Military Recruiters Have Access To Students’ Contact Information — Unless You Say “No”

This is the time of year when schools publish notices about families’ privacy rights, and the circumstances when information about a student — such as basic contact information — can be given to anyone who asks.

One organization has been granted special access by Congress, however, to student information. That’s the military. The federal No Child Left Behind Act (NCLB) contains a provision requiring schools to provide students’ names, addresses, and phone numbers to military recruiters, upon request by recruiters. The penalty to schools for not doing so is potential loss of federal funds.

Access to that information has enabled the Pentagon to build one of the largest personal information databases in the country.

Its JAMRS (Joint Advertising Market Research & Studies) database is, in fact, considered perhaps the largest repository of 16-25-year-old youth data in the country.

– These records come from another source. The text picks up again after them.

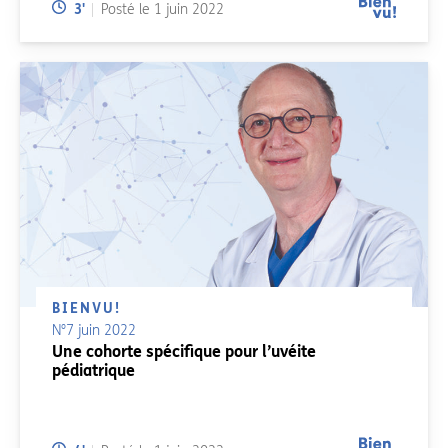
Temps de lecture:
3
'
Posté le
1 juin 2022
BIENVU!
N°7 juin 2022
Une cohorte spécifique pour l’uvéite
pédiatrique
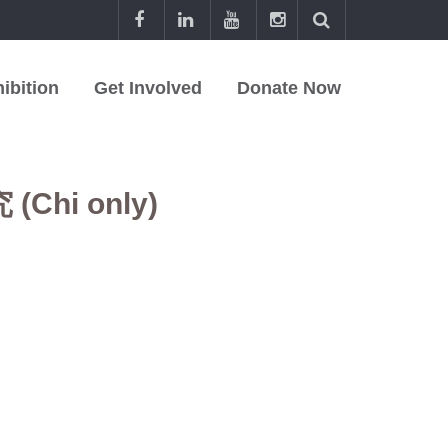
ibition
Get Involved
Donate Now
i only)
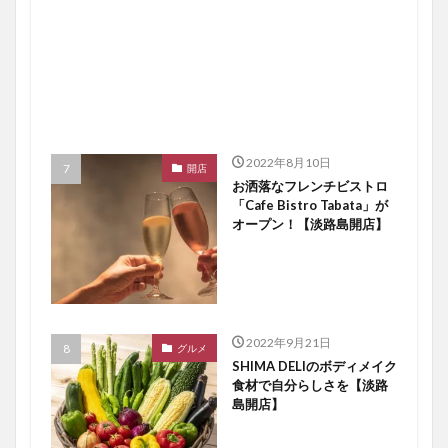
2022年8月10日
開店
お洒落なフレンチビストロ
「Cafe Bistro Tabata」が
オープン！【淡路島開店】
2022年9月21日
グルメ
SHIMA DELIのボディメイク
食材で自分らしさを【淡路
島開店】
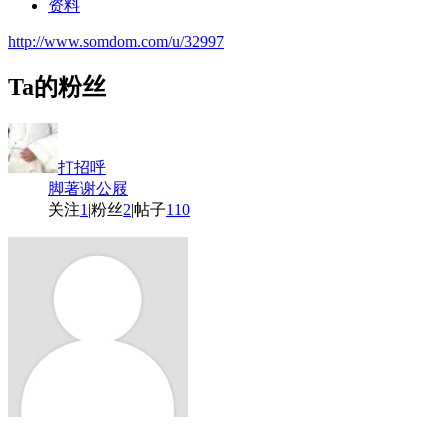
资料
http://www.somdom.com/u/32997
Ta的粉丝
打招呼
脚著谢公屐
关注
1
|
粉丝
2
|
帖子
110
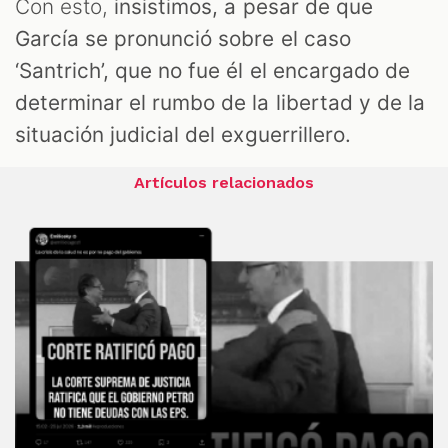
Con esto,
insistimos, a pesar de que
García se pronunció sobre el caso
‘Santrich’, que no fue él el encargado de
determinar el rumbo de la libertad y de la
situación judicial del exguerrillero.
Artículos relacionados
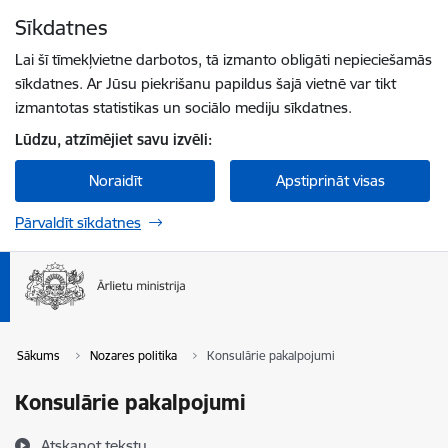
Pāriet uz lapas saturu
Sīkdatnes
Spied
lai meklētu
Enter
Lai šī tīmekļvietne darbotos, tā izmanto obligāti nepieciešamās
sīkdatnes. Ar Jūsu piekrišanu papildus šajā vietnē var tikt
izmantotas statistikas un sociālo mediju sīkdatnes.
Lūdzu, atzīmējiet savu izvēli:
Noraidīt
Apstiprināt visas
Pārvaldīt sīkdatnes
Sākums
Nozares politika
Konsulārie pakalpojumi
Konsulārie pakalpojumi
Atskaņot tekstu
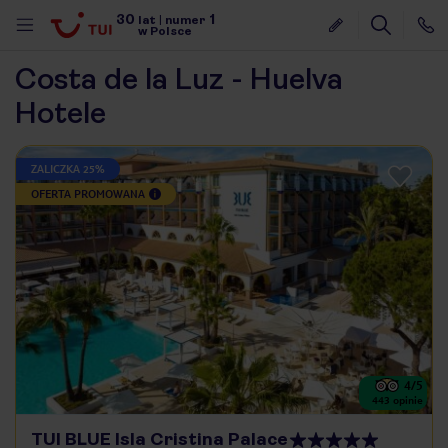
30
1
lat
|
numer
w Polsce
Costa de la Luz - Huelva
Hotele
ZALICZKA 25%
OFERTA PROMOWANA
4
/5
443
opinie
nute
TUI BLUE Isla Cristina Palace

The Pentagon has combined data it sweeps up from schools with data from other government databases and from private data “aggregator” companies. The result is a massive trove of information about young Americans.

Parents and their students have the right to “opt out” of this disclosure of personal information, however. Vermont law requires that notice of this right be given to families. It’s up to families to exercise it.

Read more about student opt-out rights and how to submit an opt-out form to your school.

(You may control the release of your contact information to recruiters or other organizations; you also have the right to have information released, say, to colleges where you might want to apply, but withhold release of the information to the military.)